(Assignment):
Make an exact copy of all the records that follow, apart from the pictures.

===== Records supplied =====

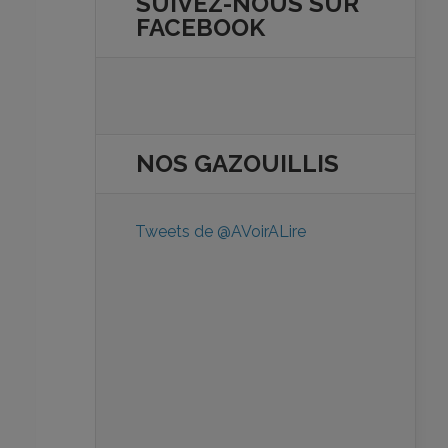
SUIVEZ-NOUS SUR
FACEBOOK
NOS
GAZOUILLIS
Tweets de @AVoirALire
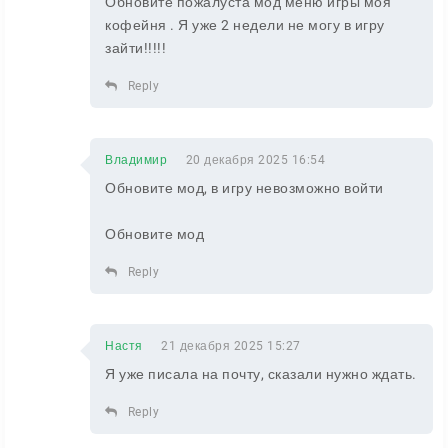
Обновите пожалуста мод меню игры моя
кофейня . Я уже 2 недели не могу в игру
зайти!!!!!
Reply
Владимир
20 декабря 2025 16:54
Обновите мод, в игру невозможно войти
Обновите мод
Reply
Настя
21 декабря 2025 15:27
Я уже писала на почту, сказали нужно ждать.
Reply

=====

(Solution for this exercise):
SUIVEZ-NOUS SUR
FACEBOOK
NOS
GAZOUILLIS
Tweets de @AVoirALire
Обновите пожалуста мод меню игры моя
кофейня . Я уже 2 недели не могу в игру
зайти!!!!!
Reply
Владимир
20 декабря 2025 16:54
Обновите мод, в игру невозможно войти
Обновите мод
Reply
Настя
21 декабря 2025 15:27
Я уже писала на почту, сказали нужно ждать.
Reply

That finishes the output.